- Opening Delimiter -

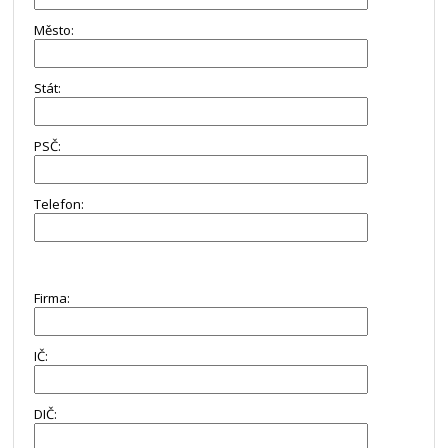
Město:
Stát:
PSČ:
Telefon:
Firma:
IČ:
DIČ:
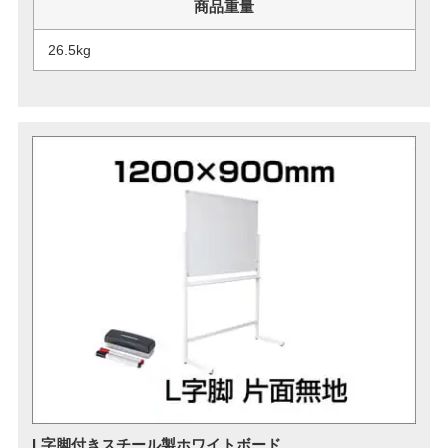
商品重量
26.5kg
L字脚付きスチール製ホワイトボード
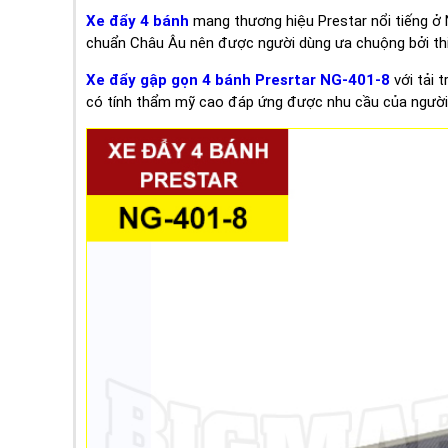
Xe đẩy 4 bánh
mang thương hiệu Prestar nổi tiếng ở 
chuẩn Châu Âu nên được người dùng ưa chuộng bởi thiế
Xe đẩy gập gọn 4 bánh Presrtar NG-401-8
với tải 
có tính thẩm mỹ cao đáp ứng được nhu cầu của người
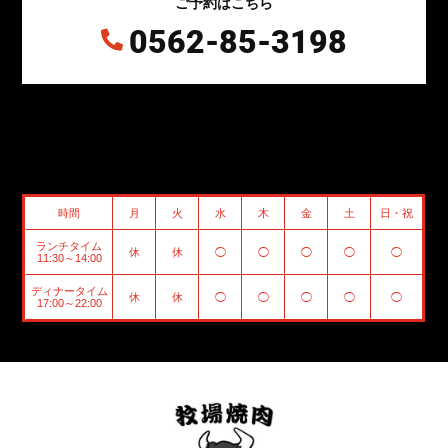
ご予約はこちら
0562-85-3198

時間
月
火
水
木
金
土
日・祝
ランチタイム
休
休
◯
◯
◯
◯
◯
11:30～14:00
ディナータイム
休
休
◯
◯
◯
◯
◯
17:00～22:00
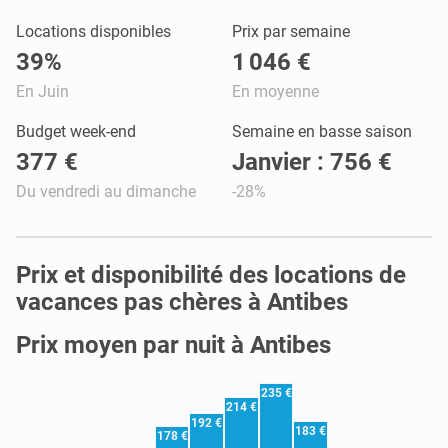
Locations disponibles
Prix par semaine
39%
1 046 €
En Juin
En moyenne
Budget week-end
Semaine en basse saison
377 €
Janvier : 756 €
Du vendredi au dimanche
-28%
Prix et disponibilité des locations de
vacances pas chères à Antibes
Prix moyen par nuit à Antibes
235 €
214 €
192 €
183 €
178 €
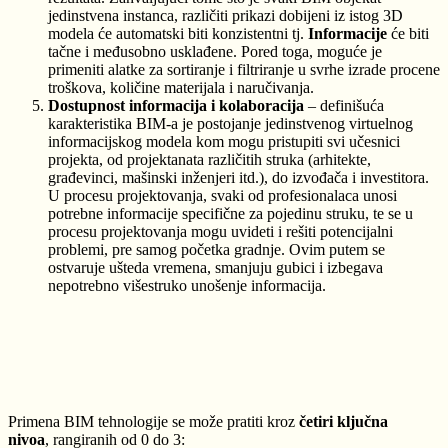
jedinstvena instanca, različiti prikazi dobijeni iz istog 3D
modela će automatski biti konzistentni tj.
Informacije
će biti
tačne i međusobno usklađene. Pored toga, moguće je
primeniti alatke za sortiranje i filtriranje u svrhe izrade procene
troškova, količine materijala i naručivanja.
Dostupnost informacija i kolaboracija
– definišuća
karakteristika BIM-a je postojanje jedinstvenog virtuelnog
informacijskog modela kom mogu pristupiti svi učesnici
projekta, od projektanata različitih struka (arhitekte,
građevinci, mašinski inženjeri itd.), do izvođača i investitora.
U procesu projektovanja, svaki od profesionalaca unosi
potrebne informacije specifične za pojedinu struku, te se u
procesu projektovanja mogu uvideti i rešiti potencijalni
problemi, pre samog početka gradnje. Ovim putem se
ostvaruje ušteda vremena, smanjuju gubici i izbegava
nepotrebno višestruko unošenje informacija.
Primena BIM tehnologije se može pratiti kroz
četiri ključna
nivoa
,
rangiranih od 0 do 3:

- Closing Delimiter -

== Directions ==
For the records above, give the number of lines that include the string "người", with nothing added.

== Response to the exercise ==
2